### ASSIGNMENT
Only one number is expected here, namely how many lines of the entries below hold the string "columns".

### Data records
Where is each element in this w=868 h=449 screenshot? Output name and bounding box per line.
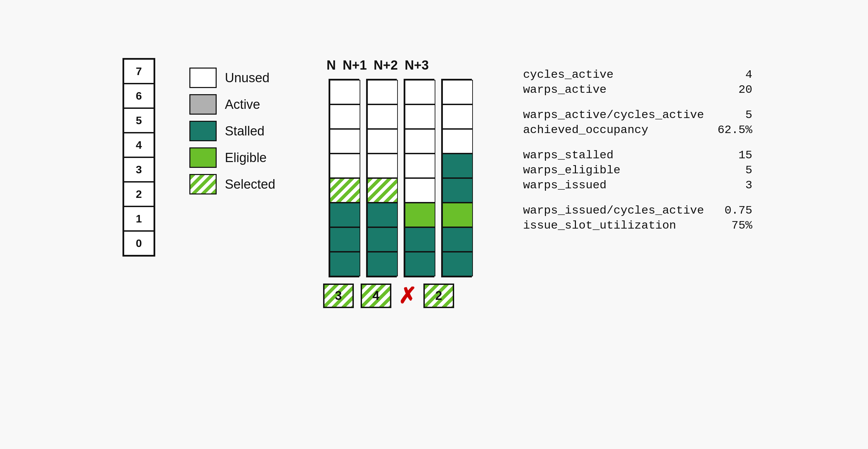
warp-slot-cell: 0 [124,231,154,256]
metric-value: 0.75 [724,204,752,217]
metric-row: issue_slot_utilization75% [523,219,752,232]
cycle-cell-stalled [442,178,473,203]
issue-slot: 3 [323,284,354,308]
legend-item: Stalled [189,121,275,141]
metric-name: warps_issued/cycles_active [523,204,704,217]
metric-name: warps_stalled [523,149,613,162]
cycle-with-label [316,79,475,277]
cycle-column [404,79,434,277]
warp-slot-cell: 2 [124,182,154,206]
cycle-col-header-wrapper: N+1 [343,58,367,75]
metrics-section: cycles_active4warps_active20warps_active… [523,58,752,244]
cycle-cell-white [330,104,360,129]
cycle-cell-eligible [442,203,473,227]
warp-slot-cell: 1 [124,206,154,231]
metric-name: issue_slot_utilization [523,219,676,232]
metric-row: achieved_occupancy62.5% [523,124,752,136]
cycle-cell-eligible [405,203,435,227]
legend-label: Unused [225,71,270,85]
cycle-cell-stalled [330,227,360,252]
cycle-cell-white [367,80,398,104]
cycle-cell-white [442,129,473,154]
legend-label: Stalled [225,124,264,139]
cycle-col-header-wrapper: N [327,58,336,75]
legend-label: Selected [225,177,275,192]
legend-item: Eligible [189,147,275,168]
legend-box-stalled [189,121,217,141]
cycle-cell-stalled [367,227,398,252]
metric-row: cycles_active4 [523,68,752,81]
cycle-cell-white [405,104,435,129]
cycle-cell-white [442,80,473,104]
metric-value: 5 [725,164,752,177]
cycle-col-header-wrapper: N+3 [405,58,429,75]
cycle-cell-white [405,129,435,154]
cycle-cell-stalled [405,227,435,252]
cycle-column [441,79,472,277]
metric-row: warps_issued3 [523,179,752,192]
issue-row: 34✗2 [316,284,454,308]
cycles-section: NN+1N+2N+3 34✗2 [316,58,475,308]
warp-slot-cell: 4 [124,133,154,157]
cycle-cell-stalled [442,154,473,178]
cycle-cell-stalled [330,203,360,227]
issue-slot-number: 4 [373,289,379,303]
cycle-cell-white [442,104,473,129]
legend-box-selected [189,174,217,194]
cycle-cell-stalled [442,227,473,252]
metric-value: 75% [725,219,752,232]
metric-group: warps_stalled15warps_eligible5warps_issu… [523,149,752,194]
cycle-cell-stalled [367,203,398,227]
metric-group: warps_issued/cycles_active0.75issue_slot… [523,204,752,234]
cycle-cell-stalled [442,252,473,276]
cycle-col-header: N+2 [374,58,398,73]
legend-label: Active [225,97,260,112]
legend-label: Eligible [225,150,267,165]
metric-row: warps_active20 [523,83,752,96]
cycle-columns: NN+1N+2N+3 [323,58,432,75]
metric-row: warps_eligible5 [523,164,752,177]
warp-slot-cell: 5 [124,108,154,133]
metric-row: warps_active/cycles_active5 [523,108,752,121]
cycle-col-header: N+3 [405,58,429,73]
metric-group: cycles_active4warps_active20 [523,68,752,98]
metric-name: warps_eligible [523,164,621,177]
warp-slot-cell: 3 [124,157,154,182]
metric-value: 62.5% [718,124,752,136]
metric-name: warps_issued [523,179,607,192]
legend-box-eligible [189,147,217,168]
cycle-cell-white [330,80,360,104]
metric-group: warps_active/cycles_active5achieved_occu… [523,108,752,139]
issue-slot: 2 [423,284,454,308]
cycle-cell-stalled [330,252,360,276]
metric-name: warps_active [523,83,607,96]
issue-slot-number: 2 [435,289,442,303]
metric-name: cycles_active [523,68,613,81]
cycle-cell-white [330,129,360,154]
warp-slot-cell: 6 [124,84,154,108]
issue-slot-none: ✗ [398,285,417,307]
cycle-col-body-wrapper [404,79,434,277]
legend-box-unused [189,68,217,88]
legend-item: Unused [189,68,275,88]
cycle-cell-white [405,154,435,178]
legend-item: Selected [189,174,275,194]
cycle-header-row: NN+1N+2N+3 [316,58,432,75]
cycle-column [366,79,397,277]
cycle-col-body-wrapper [366,79,397,277]
metric-value: 15 [725,149,752,162]
cycle-cell-white [405,178,435,203]
x-mark-icon: ✗ [398,285,417,307]
cycle-col-header: N+1 [343,58,367,73]
cycle-cell-white [367,104,398,129]
metric-value: 4 [725,68,752,81]
cycle-col-header: N [327,58,336,73]
issue-slot: 4 [361,284,391,308]
cycle-cell-white [367,154,398,178]
cycle-cell-white [405,80,435,104]
cycle-column [329,79,359,277]
legend-item: Active [189,94,275,115]
warp-slot-column: 76543210 [122,58,155,257]
cycle-col-body-wrapper [329,79,359,277]
cycle-columns-body [325,79,475,277]
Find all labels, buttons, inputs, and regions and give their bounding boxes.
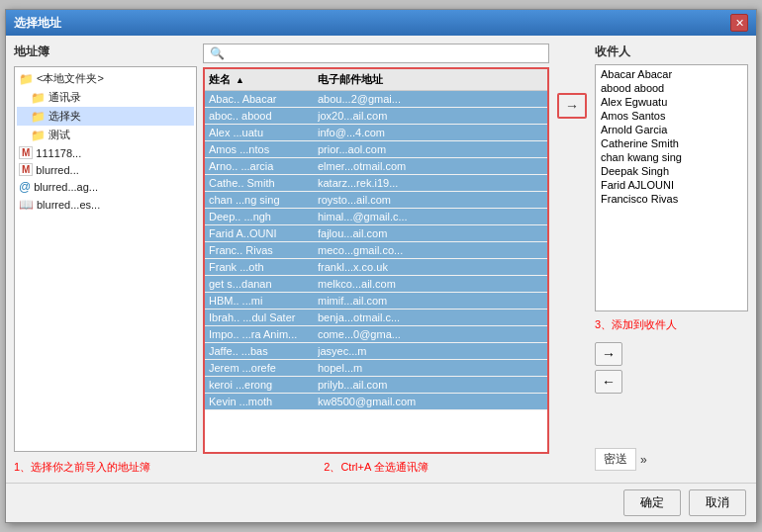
table-row[interactable]: Abac.. Abacarabou...2@gmai... <box>205 91 547 108</box>
contact-email: elmer...otmail.com <box>318 160 543 172</box>
table-row[interactable]: Kevin ...mothkw8500@gmail.com <box>205 394 547 410</box>
add-to-recipients-button[interactable]: → <box>557 93 587 119</box>
folder-icon: 📁 <box>31 91 46 105</box>
address-book-label: 地址簿 <box>14 44 197 60</box>
contact-email: prilyb...ail.com <box>318 379 543 391</box>
bcc-area: 密送 » <box>595 444 748 475</box>
table-header: 姓名 ▲ 电子邮件地址 <box>205 69 547 91</box>
tree-item-selected-folder[interactable]: 📁选择夹 <box>17 107 194 126</box>
contact-name: Kevin ...moth <box>209 396 318 407</box>
contact-email: roysto...ail.com <box>318 194 543 206</box>
contact-table: 姓名 ▲ 电子邮件地址 Abac.. Abacarabou...2@gmai..… <box>203 67 549 454</box>
contact-email: kw8500@gmail.com <box>318 396 543 407</box>
tree-item-label: 111178... <box>36 147 81 159</box>
tree-item-label: <本地文件夹> <box>37 71 104 86</box>
table-row[interactable]: Deep.. ...nghhimal...@gmail.c... <box>205 209 547 225</box>
table-row[interactable]: Ibrah.. ...dul Saterbenja...otmail.c... <box>205 310 547 326</box>
contact-email: himal...@gmail.c... <box>318 211 543 222</box>
search-input[interactable] <box>229 46 542 60</box>
address-book-tree[interactable]: 📁<本地文件夹>📁通讯录📁选择夹📁测试M111178...Mblurred...… <box>14 66 197 452</box>
recipient-item[interactable]: Amos Santos <box>598 109 745 123</box>
dialog-title: 选择地址 <box>14 15 61 32</box>
table-row[interactable]: Farid A..OUNIfajlou...ail.com <box>205 225 547 242</box>
table-row[interactable]: Jerem ...orefehopel...m <box>205 360 547 377</box>
recipient-item[interactable]: Francisco Rivas <box>598 192 745 206</box>
contact-name: HBM.. ...mi <box>209 295 318 307</box>
contact-name: Deep.. ...ngh <box>209 211 318 222</box>
contact-email: come...0@gma... <box>318 328 543 340</box>
contact-email: jox20...ail.com <box>318 110 543 122</box>
contact-email: frankl...x.co.uk <box>318 261 543 273</box>
recipient-item[interactable]: Deepak Singh <box>598 164 745 178</box>
tree-item-label: 测试 <box>48 128 70 142</box>
select-address-dialog: 选择地址 ✕ 地址簿 📁<本地文件夹>📁通讯录📁选择夹📁测试M111178...… <box>5 9 757 523</box>
tree-item-label: blurred...es... <box>37 199 100 211</box>
right-panel: 收件人 Abacar Abacarabood aboodAlex Egwuatu… <box>595 44 748 475</box>
col-email-header[interactable]: 电子邮件地址 <box>318 72 543 87</box>
tree-item-contacts-blurred[interactable]: 📁通讯录 <box>17 88 194 107</box>
close-button[interactable]: ✕ <box>730 14 748 32</box>
sort-arrow-icon: ▲ <box>236 75 244 85</box>
contact-email: mimif...ail.com <box>318 295 543 307</box>
left-panel: 地址簿 📁<本地文件夹>📁通讯录📁选择夹📁测试M111178...Mblurre… <box>14 44 197 475</box>
recipient-item[interactable]: Alex Egwuatu <box>598 95 745 109</box>
contact-name: Alex ...uatu <box>209 127 318 138</box>
table-row[interactable]: Frank ...othfrankl...x.co.uk <box>205 259 547 276</box>
contact-name: Abac.. Abacar <box>209 93 318 105</box>
tree-item-gmail1[interactable]: M111178... <box>17 144 194 161</box>
contact-email: hopel...m <box>318 362 543 374</box>
gmail-icon: M <box>19 163 33 176</box>
annotation-step2: 2、Ctrl+A 全选通讯簿 <box>203 458 549 475</box>
contact-email: melkco...ail.com <box>318 278 543 290</box>
table-row[interactable]: Impo.. ...ra Anim...come...0@gma... <box>205 326 547 343</box>
table-row[interactable]: Franc.. Rivasmeco...gmail.co... <box>205 242 547 259</box>
annotation-step1: 1、选择你之前导入的地址簿 <box>14 460 197 475</box>
tree-item-email4[interactable]: 📖blurred...es... <box>17 196 194 214</box>
bcc-expand-icon[interactable]: » <box>640 453 647 467</box>
annotation-step3: 3、添加到收件人 <box>595 317 748 332</box>
tree-item-testing[interactable]: 📁测试 <box>17 126 194 144</box>
at-icon: @ <box>19 180 31 194</box>
table-row[interactable]: Jaffe.. ...basjasyec...m <box>205 343 547 360</box>
move-to-right-button[interactable]: → <box>595 342 622 366</box>
contact-name: aboc.. abood <box>209 110 318 122</box>
recipients-list[interactable]: Abacar Abacarabood aboodAlex EgwuatuAmos… <box>595 64 748 311</box>
folder-icon: 📁 <box>31 129 46 142</box>
table-row[interactable]: aboc.. aboodjox20...ail.com <box>205 108 547 125</box>
recipient-item[interactable]: Farid AJLOUNI <box>598 178 745 192</box>
contact-name: Arno.. ...arcia <box>209 160 318 172</box>
tree-item-label: 选择夹 <box>48 109 81 124</box>
table-row[interactable]: Amos ...ntosprior...aol.com <box>205 141 547 158</box>
tree-item-gmail2[interactable]: Mblurred... <box>17 161 194 178</box>
contact-email: benja...otmail.c... <box>318 311 543 323</box>
confirm-button[interactable]: 确定 <box>623 489 681 516</box>
contact-name: Franc.. Rivas <box>209 244 318 256</box>
contact-name: Frank ...oth <box>209 261 318 273</box>
recipient-item[interactable]: Arnold Garcia <box>598 123 745 136</box>
book-icon: 📖 <box>19 198 34 212</box>
col-name-header[interactable]: 姓名 ▲ <box>209 72 318 87</box>
dialog-footer: 确定 取消 <box>6 483 756 522</box>
table-row[interactable]: chan ...ng singroysto...ail.com <box>205 192 547 209</box>
table-row[interactable]: Cathe.. Smithkatarz...rek.i19... <box>205 175 547 192</box>
tree-item-label: blurred... <box>36 164 78 176</box>
tree-item-email3[interactable]: @blurred...ag... <box>17 178 194 196</box>
move-to-left-button[interactable]: ← <box>595 370 622 394</box>
table-row[interactable]: Alex ...uatuinfo@...4.com <box>205 125 547 141</box>
table-row[interactable]: HBM.. ...mimimif...ail.com <box>205 293 547 310</box>
table-row[interactable]: keroi ...erongprilyb...ail.com <box>205 377 547 394</box>
contact-table-body[interactable]: Abac.. Abacarabou...2@gmai...aboc.. aboo… <box>205 91 547 452</box>
recipient-item[interactable]: Abacar Abacar <box>598 67 745 81</box>
table-row[interactable]: Arno.. ...arciaelmer...otmail.com <box>205 158 547 175</box>
cancel-button[interactable]: 取消 <box>689 489 746 516</box>
contact-name: chan ...ng sing <box>209 194 318 206</box>
recipient-item[interactable]: abood abood <box>598 81 745 95</box>
table-row[interactable]: get s...dananmelkco...ail.com <box>205 276 547 293</box>
contact-email: prior...aol.com <box>318 143 543 155</box>
title-bar: 选择地址 ✕ <box>6 10 756 36</box>
recipient-item[interactable]: Catherine Smith <box>598 136 745 150</box>
recipient-item[interactable]: chan kwang sing <box>598 150 745 164</box>
contact-email: info@...4.com <box>318 127 543 138</box>
recipients-label: 收件人 <box>595 44 748 60</box>
tree-item-local-folder[interactable]: 📁<本地文件夹> <box>17 69 194 88</box>
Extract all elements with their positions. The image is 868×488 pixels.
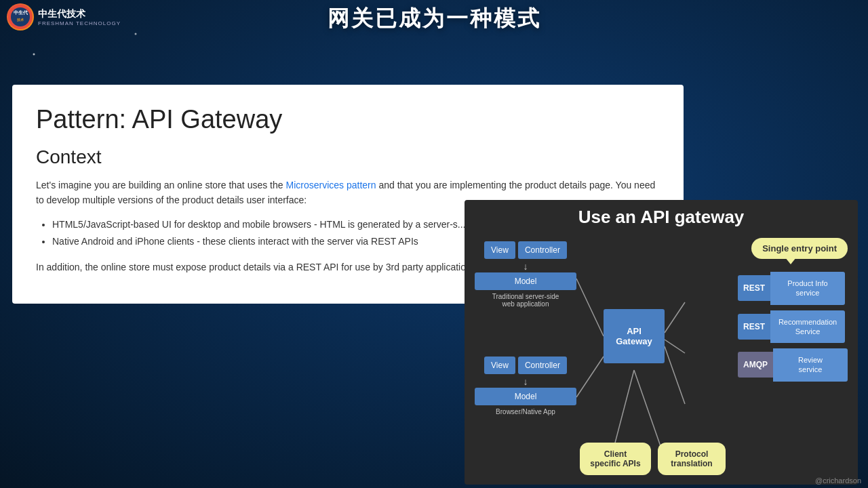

### OUTPUT OF THE EXERCISE
2